Now listen to part of a lecture in a business class.
Today we'll talk about how companies determine the initial price for their products, by that I mean when they first introduce a product in the market.
There are different approaches and today we will discuss two of them.
They are quite different, each with their own advantages.
One approach, or strategy, sets the initial price of the product high, followed by a lower price at a later stage.
Well, when introducing a new product, companies want to build a high-quality image for it.
Products that cost more are believed to be of higher quality.
So, during the early stages of the product life cycle, companies can make very high profits from consumers willing to pay more for a high-quality product, and although consumers know that prices will eventually go down, they are also willing to pay more to get the product sooner.

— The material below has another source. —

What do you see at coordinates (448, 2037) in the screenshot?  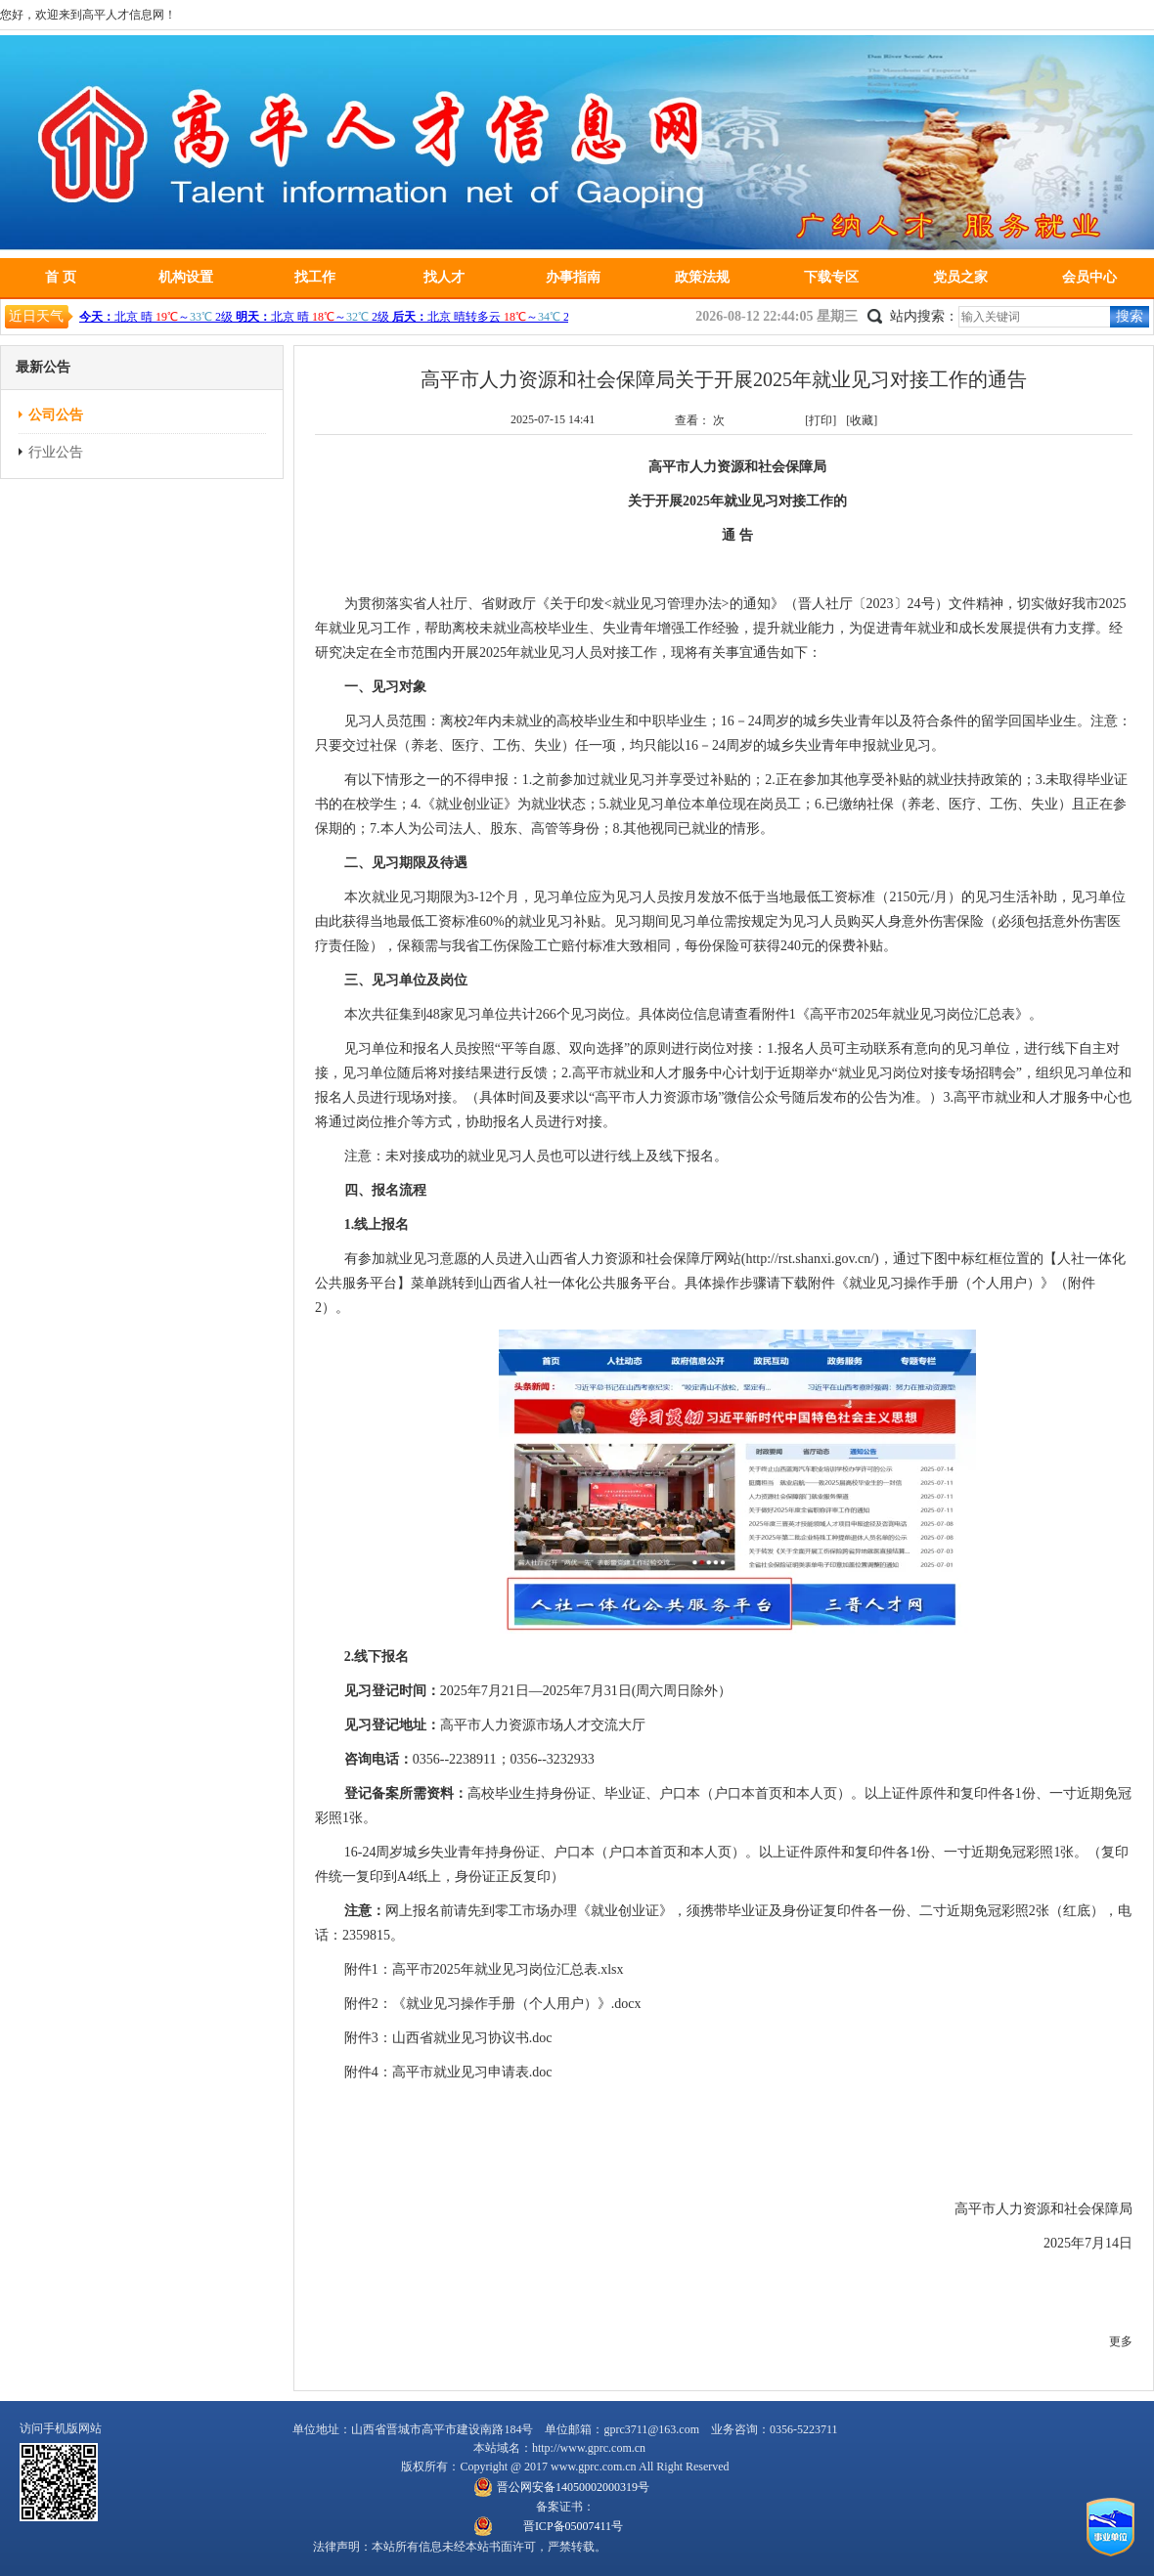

This approach works very well with, oh, innovative high-tech products for example.
Now just think about when video recorders, or video cameras, or even cell phones first came out.
They were very expensive, but then they became much more accessible.
Another very common strategy sets an initial price low.
Now this happens when the market is already saturated with the product and the strategy is to undercut its competitors.
Say there is a newly starting computer maker trying to gain market share, so what do they do?
Well, they offer a computer at an affordable price, lower than existing brands.
By doing this, the company appeals to new consumers who weren't probably even interested in getting a computer, and, well of course, to existing consumers who might now be tempted to switch brands.
Now how does this company make profits with its low-price computer?
Well, one thing that's often done is to encourage their customers to buy accessories also manufactured by them, like printers or software for example.